What We’re Reading

  • Elon Musk has to recall nearly every Tesla sold in the U.S. because some warning lights are too small (Fortune, February 2, 2024)

    In yet another sign of stepped-up scrutiny, NHTSA announced a recall of nearly all of the 2.2 million vehicles Tesla has sold in the U.S. because some warning lights on the instrument panel have a smaller font size than required by federal safety standards. The agency also announced that it has upgraded a 2023 investigation into Tesla steering concerns to an engineering analysis, which is the procedural step prior to an actual recall. Tesla has already started releasing software updates to address the warning light issue, and owners will be notified by letter starting March 30.

    NHTSA maintains that the added controls and alerts will “further encourage the driver to adhere to their continuous driving responsibility.” Safety experts, however, remain skeptical that Tesla’s over-the-air updates are sufficient to address the underlying problems associated with Tesla’s Autopilot and driver monitoring systems.

  • A Waymo robotaxi hit a cyclist in San Francisco – here’s what happened (Electrek, February 7, 2024)

    Yesterday, February 6, a Waymo robotaxi hit a cyclist after the autonomous vehicle did not see the cyclist behind a large truck at an intersection in San Francisco. Immediately following the accident, the robotaxi company contacted the police. Luckily the cyclist sustained only minor injuries and was able to leave the scene of the accident on their own without any medical treatment.

    This incident comes after Waymo announced its plans to expand its driverless robotaxi services in Los Angeles, Phoenix, and Austin. While the situation was handled in a “counter-Cruise fashion,” the accident is still a setback for Waymo, who has already been getting pushack for its expansion into Los Angeles by labor organizations and Teamsters. Waymo may face some hardships moving forward distancing itself from the Cruise accident, even with the significantly smaller-scale incident.

  • GM to cut spending by $1 billion on robotaxi unit Cruise in 2024 (Reuters, January 30, 2024)

    Dominoes continue to fall in the wake of the Oct. 2 accident involving a Cruise robotaxi. After disclosing probes last week by the U.S. Justice Department and the Securities and Exchange Commission, GM announced that it is cutting spending for the troubled self-driving unit by approximately $1 billion in 2024.

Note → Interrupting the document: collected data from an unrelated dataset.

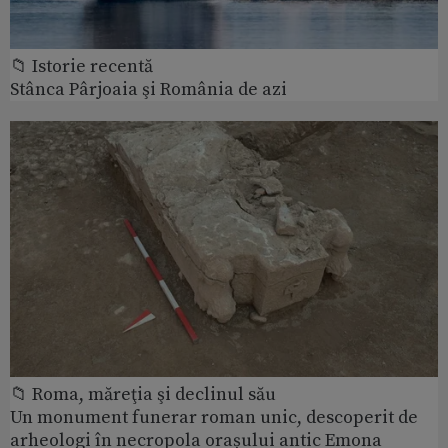
📁 Istorie recentă
Stânca Pârjoaia şi România de azi
📁 Roma, măreţia şi declinul său
Un monument funerar roman unic, descoperit de
arheologi în necropola orașului antic Emona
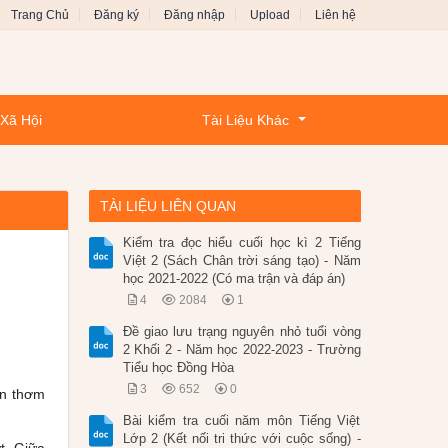
Trang Chủ
Đăng ký
Đăng nhập
Upload
Liên hệ
 Xã Hội
Tài Liệu Khác
TÀI LIỆU LIÊN QUAN
Kiểm tra đọc hiểu cuối học kì 2 Tiếng
Việt 2 (Sách Chân trời sáng tạo) - Năm
học 2021-2022 (Có ma trận và đáp án)
4
2084
1
Đề giao lưu trạng nguyên nhỏ tuổi vòng
2 Khối 2 - Năm học 2022-2023 - Trường
Tiểu học Đồng Hòa
3
652
0
en thơm
Bài kiểm tra cuối năm môn Tiếng Việt
Lớp 2 (Kết nối tri thức với cuộc sống) -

    GM CEO Mary Barra stated that the automaker will “refocus and relaunch Cruise,” and would announce a specific timetable for the relaunch of operations shortly. Despite more than $8 billion in losses on robotaxi operations, Barra added that going forward Cruise will continue striving to make self-driving safer than human operation after learning the hard way that “humans expect computers to be much more safe” than human drivers.